Start of RAW DATA


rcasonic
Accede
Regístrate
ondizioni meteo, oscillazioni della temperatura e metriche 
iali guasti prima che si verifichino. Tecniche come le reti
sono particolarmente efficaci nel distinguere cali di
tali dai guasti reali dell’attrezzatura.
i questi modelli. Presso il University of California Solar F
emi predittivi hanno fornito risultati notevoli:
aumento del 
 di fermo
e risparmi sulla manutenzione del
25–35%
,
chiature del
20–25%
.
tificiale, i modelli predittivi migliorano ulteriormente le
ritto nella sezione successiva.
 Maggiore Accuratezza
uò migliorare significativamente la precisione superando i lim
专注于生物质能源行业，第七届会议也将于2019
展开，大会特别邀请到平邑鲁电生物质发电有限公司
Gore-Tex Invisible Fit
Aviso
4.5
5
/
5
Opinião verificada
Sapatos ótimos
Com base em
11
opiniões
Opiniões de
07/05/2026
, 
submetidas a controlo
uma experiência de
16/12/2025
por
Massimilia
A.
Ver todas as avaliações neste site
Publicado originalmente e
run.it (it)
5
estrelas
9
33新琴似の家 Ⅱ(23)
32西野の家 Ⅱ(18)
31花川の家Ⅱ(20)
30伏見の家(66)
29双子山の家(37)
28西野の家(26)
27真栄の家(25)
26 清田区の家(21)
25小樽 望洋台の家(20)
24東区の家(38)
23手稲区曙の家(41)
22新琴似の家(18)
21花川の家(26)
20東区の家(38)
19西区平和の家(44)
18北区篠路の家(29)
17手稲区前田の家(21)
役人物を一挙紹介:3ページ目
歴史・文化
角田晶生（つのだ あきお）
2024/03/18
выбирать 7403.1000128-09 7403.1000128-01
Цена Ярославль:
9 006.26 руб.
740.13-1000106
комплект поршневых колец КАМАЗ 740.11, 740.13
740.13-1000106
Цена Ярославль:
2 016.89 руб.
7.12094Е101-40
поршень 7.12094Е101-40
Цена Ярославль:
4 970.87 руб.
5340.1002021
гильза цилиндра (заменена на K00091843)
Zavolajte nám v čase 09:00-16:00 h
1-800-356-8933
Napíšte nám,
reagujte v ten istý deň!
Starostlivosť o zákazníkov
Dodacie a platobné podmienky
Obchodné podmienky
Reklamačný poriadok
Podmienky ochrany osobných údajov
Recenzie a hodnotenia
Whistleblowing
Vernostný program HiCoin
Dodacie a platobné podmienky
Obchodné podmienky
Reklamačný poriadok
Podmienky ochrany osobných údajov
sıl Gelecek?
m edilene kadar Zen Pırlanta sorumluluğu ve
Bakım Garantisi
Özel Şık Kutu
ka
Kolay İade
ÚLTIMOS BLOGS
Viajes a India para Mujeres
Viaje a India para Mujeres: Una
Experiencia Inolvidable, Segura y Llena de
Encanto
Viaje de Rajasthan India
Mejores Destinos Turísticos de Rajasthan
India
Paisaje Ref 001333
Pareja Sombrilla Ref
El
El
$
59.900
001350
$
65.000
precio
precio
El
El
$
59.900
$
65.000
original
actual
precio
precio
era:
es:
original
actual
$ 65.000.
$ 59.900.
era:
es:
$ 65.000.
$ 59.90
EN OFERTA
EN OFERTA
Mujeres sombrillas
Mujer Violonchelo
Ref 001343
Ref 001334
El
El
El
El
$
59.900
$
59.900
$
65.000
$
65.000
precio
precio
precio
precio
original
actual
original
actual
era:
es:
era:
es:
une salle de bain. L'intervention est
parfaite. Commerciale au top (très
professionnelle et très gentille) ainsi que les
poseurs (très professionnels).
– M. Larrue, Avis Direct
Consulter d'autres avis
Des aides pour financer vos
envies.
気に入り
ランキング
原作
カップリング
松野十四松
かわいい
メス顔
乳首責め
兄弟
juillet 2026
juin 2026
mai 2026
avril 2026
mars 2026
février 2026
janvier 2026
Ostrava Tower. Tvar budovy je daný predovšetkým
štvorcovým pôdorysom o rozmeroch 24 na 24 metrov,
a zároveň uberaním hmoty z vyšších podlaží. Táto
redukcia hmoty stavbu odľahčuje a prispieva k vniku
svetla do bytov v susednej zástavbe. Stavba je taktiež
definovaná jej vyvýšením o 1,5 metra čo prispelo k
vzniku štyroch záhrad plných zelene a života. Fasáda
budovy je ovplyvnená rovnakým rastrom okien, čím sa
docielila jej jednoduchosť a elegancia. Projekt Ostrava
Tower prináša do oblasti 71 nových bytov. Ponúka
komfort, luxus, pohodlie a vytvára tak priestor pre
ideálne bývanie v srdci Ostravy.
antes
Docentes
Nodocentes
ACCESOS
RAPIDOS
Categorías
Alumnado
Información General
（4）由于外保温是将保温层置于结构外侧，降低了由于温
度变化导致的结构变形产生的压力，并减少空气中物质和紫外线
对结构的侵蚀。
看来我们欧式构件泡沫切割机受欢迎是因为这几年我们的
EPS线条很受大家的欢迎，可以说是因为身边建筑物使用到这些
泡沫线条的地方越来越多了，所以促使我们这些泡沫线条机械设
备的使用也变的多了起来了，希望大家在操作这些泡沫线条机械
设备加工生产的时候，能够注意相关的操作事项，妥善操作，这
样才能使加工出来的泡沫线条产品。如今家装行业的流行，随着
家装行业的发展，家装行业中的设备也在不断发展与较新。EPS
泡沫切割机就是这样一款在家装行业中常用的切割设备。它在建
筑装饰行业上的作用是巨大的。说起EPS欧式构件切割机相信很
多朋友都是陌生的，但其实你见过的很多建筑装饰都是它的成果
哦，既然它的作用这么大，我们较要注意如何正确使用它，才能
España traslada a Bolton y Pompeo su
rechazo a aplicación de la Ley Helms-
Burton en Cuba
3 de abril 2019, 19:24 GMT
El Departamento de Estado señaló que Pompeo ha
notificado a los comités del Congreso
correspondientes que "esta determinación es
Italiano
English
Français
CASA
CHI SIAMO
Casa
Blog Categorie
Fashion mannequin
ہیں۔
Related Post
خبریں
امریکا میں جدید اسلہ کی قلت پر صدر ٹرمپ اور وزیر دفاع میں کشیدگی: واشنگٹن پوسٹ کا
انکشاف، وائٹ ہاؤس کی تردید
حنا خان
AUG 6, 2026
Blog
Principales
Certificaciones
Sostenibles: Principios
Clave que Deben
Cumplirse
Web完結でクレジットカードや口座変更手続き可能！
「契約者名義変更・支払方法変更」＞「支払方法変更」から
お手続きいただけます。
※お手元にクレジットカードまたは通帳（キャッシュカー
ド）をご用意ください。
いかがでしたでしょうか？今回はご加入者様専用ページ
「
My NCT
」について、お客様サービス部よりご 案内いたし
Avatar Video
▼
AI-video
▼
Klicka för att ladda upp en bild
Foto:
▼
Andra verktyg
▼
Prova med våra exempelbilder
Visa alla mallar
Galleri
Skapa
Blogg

End of RAW DATA

## WHAT NEEDS TO BE DONE
Copy out all the entries shown above, character for character.

## TASK SOLUTION

rcasonic
Accede
Regístrate
ondizioni meteo, oscillazioni della temperatura e metriche 
iali guasti prima che si verifichino. Tecniche come le reti
sono particolarmente efficaci nel distinguere cali di
tali dai guasti reali dell’attrezzatura.
i questi modelli. Presso il University of California Solar F
emi predittivi hanno fornito risultati notevoli:
aumento del 
 di fermo
e risparmi sulla manutenzione del
25–35%
,
chiature del
20–25%
.
tificiale, i modelli predittivi migliorano ulteriormente le
ritto nella sezione successiva.
 Maggiore Accuratezza
uò migliorare significativamente la precisione superando i lim
专注于生物质能源行业，第七届会议也将于2019
展开，大会特别邀请到平邑鲁电生物质发电有限公司
Gore-Tex Invisible Fit
Aviso
4.5
5
/
5
Opinião verificada
Sapatos ótimos
Com base em
11
opiniões
Opiniões de
07/05/2026
, 
submetidas a controlo
uma experiência de
16/12/2025
por
Massimilia
A.
Ver todas as avaliações neste site
Publicado originalmente e
run.it (it)
5
estrelas
9
33新琴似の家 Ⅱ(23)
32西野の家 Ⅱ(18)
31花川の家Ⅱ(20)
30伏見の家(66)
29双子山の家(37)
28西野の家(26)
27真栄の家(25)
26 清田区の家(21)
25小樽 望洋台の家(20)
24東区の家(38)
23手稲区曙の家(41)
22新琴似の家(18)
21花川の家(26)
20東区の家(38)
19西区平和の家(44)
18北区篠路の家(29)
17手稲区前田の家(21)
役人物を一挙紹介:3ページ目
歴史・文化
角田晶生（つのだ あきお）
2024/03/18
выбирать 7403.1000128-09 7403.1000128-01
Цена Ярославль:
9 006.26 руб.
740.13-1000106
комплект поршневых колец КАМАЗ 740.11, 740.13
740.13-1000106
Цена Ярославль:
2 016.89 руб.
7.12094Е101-40
поршень 7.12094Е101-40
Цена Ярославль:
4 970.87 руб.
5340.1002021
гильза цилиндра (заменена на K00091843)
Zavolajte nám v čase 09:00-16:00 h
1-800-356-8933
Napíšte nám,
reagujte v ten istý deň!
Starostlivosť o zákazníkov
Dodacie a platobné podmienky
Obchodné podmienky
Reklamačný poriadok
Podmienky ochrany osobných údajov
Recenzie a hodnotenia
Whistleblowing
Vernostný program HiCoin
Dodacie a platobné podmienky
Obchodné podmienky
Reklamačný poriadok
Podmienky ochrany osobných údajov
sıl Gelecek?
m edilene kadar Zen Pırlanta sorumluluğu ve
Bakım Garantisi
Özel Şık Kutu
ka
Kolay İade
ÚLTIMOS BLOGS
Viajes a India para Mujeres
Viaje a India para Mujeres: Una
Experiencia Inolvidable, Segura y Llena de
Encanto
Viaje de Rajasthan India
Mejores Destinos Turísticos de Rajasthan
India
Paisaje Ref 001333
Pareja Sombrilla Ref
El
El
$
59.900
001350
$
65.000
precio
precio
El
El
$
59.900
$
65.000
original
actual
precio
precio
era:
es:
original
actual
$ 65.000.
$ 59.900.
era:
es:
$ 65.000.
$ 59.90
EN OFERTA
EN OFERTA
Mujeres sombrillas
Mujer Violonchelo
Ref 001343
Ref 001334
El
El
El
El
$
59.900
$
59.900
$
65.000
$
65.000
precio
precio
precio
precio
original
actual
original
actual
era:
es:
era:
es:
une salle de bain. L'intervention est
parfaite. Commerciale au top (très
professionnelle et très gentille) ainsi que les
poseurs (très professionnels).
– M. Larrue, Avis Direct
Consulter d'autres avis
Des aides pour financer vos
envies.
気に入り
ランキング
原作
カップリング
松野十四松
かわいい
メス顔
乳首責め
兄弟
juillet 2026
juin 2026
mai 2026
avril 2026
mars 2026
février 2026
janvier 2026
Ostrava Tower. Tvar budovy je daný predovšetkým
štvorcovým pôdorysom o rozmeroch 24 na 24 metrov,
a zároveň uberaním hmoty z vyšších podlaží. Táto
redukcia hmoty stavbu odľahčuje a prispieva k vniku
svetla do bytov v susednej zástavbe. Stavba je taktiež
definovaná jej vyvýšením o 1,5 metra čo prispelo k
vzniku štyroch záhrad plných zelene a života. Fasáda
budovy je ovplyvnená rovnakým rastrom okien, čím sa
docielila jej jednoduchosť a elegancia. Projekt Ostrava
Tower prináša do oblasti 71 nových bytov. Ponúka
komfort, luxus, pohodlie a vytvára tak priestor pre
ideálne bývanie v srdci Ostravy.
antes
Docentes
Nodocentes
ACCESOS
RAPIDOS
Categorías
Alumnado
Información General
（4）由于外保温是将保温层置于结构外侧，降低了由于温
度变化导致的结构变形产生的压力，并减少空气中物质和紫外线
对结构的侵蚀。
看来我们欧式构件泡沫切割机受欢迎是因为这几年我们的
EPS线条很受大家的欢迎，可以说是因为身边建筑物使用到这些
泡沫线条的地方越来越多了，所以促使我们这些泡沫线条机械设
备的使用也变的多了起来了，希望大家在操作这些泡沫线条机械
设备加工生产的时候，能够注意相关的操作事项，妥善操作，这
样才能使加工出来的泡沫线条产品。如今家装行业的流行，随着
家装行业的发展，家装行业中的设备也在不断发展与较新。EPS
泡沫切割机就是这样一款在家装行业中常用的切割设备。它在建
筑装饰行业上的作用是巨大的。说起EPS欧式构件切割机相信很
多朋友都是陌生的，但其实你见过的很多建筑装饰都是它的成果
哦，既然它的作用这么大，我们较要注意如何正确使用它，才能
España traslada a Bolton y Pompeo su
rechazo a aplicación de la Ley Helms-
Burton en Cuba
3 de abril 2019, 19:24 GMT
El Departamento de Estado señaló que Pompeo ha
notificado a los comités del Congreso
correspondientes que "esta determinación es
Italiano
English
Français
CASA
CHI SIAMO
Casa
Blog Categorie
Fashion mannequin
ہیں۔
Related Post
خبریں
امریکا میں جدید اسلہ کی قلت پر صدر ٹرمپ اور وزیر دفاع میں کشیدگی: واشنگٹن پوسٹ کا
انکشاف، وائٹ ہاؤس کی تردید
حنا خان
AUG 6, 2026
Blog
Principales
Certificaciones
Sostenibles: Principios
Clave que Deben
Cumplirse
Web完結でクレジットカードや口座変更手続き可能！
「契約者名義変更・支払方法変更」＞「支払方法変更」から
お手続きいただけます。
※お手元にクレジットカードまたは通帳（キャッシュカー
ド）をご用意ください。
いかがでしたでしょうか？今回はご加入者様専用ページ
「
My NCT
」について、お客様サービス部よりご 案内いたし
Avatar Video
▼
AI-video
▼
Klicka för att ladda upp en bild
Foto:
▼
Andra verktyg
▼
Prova med våra exempelbilder
Visa alla mallar
Galleri
Skapa
Blogg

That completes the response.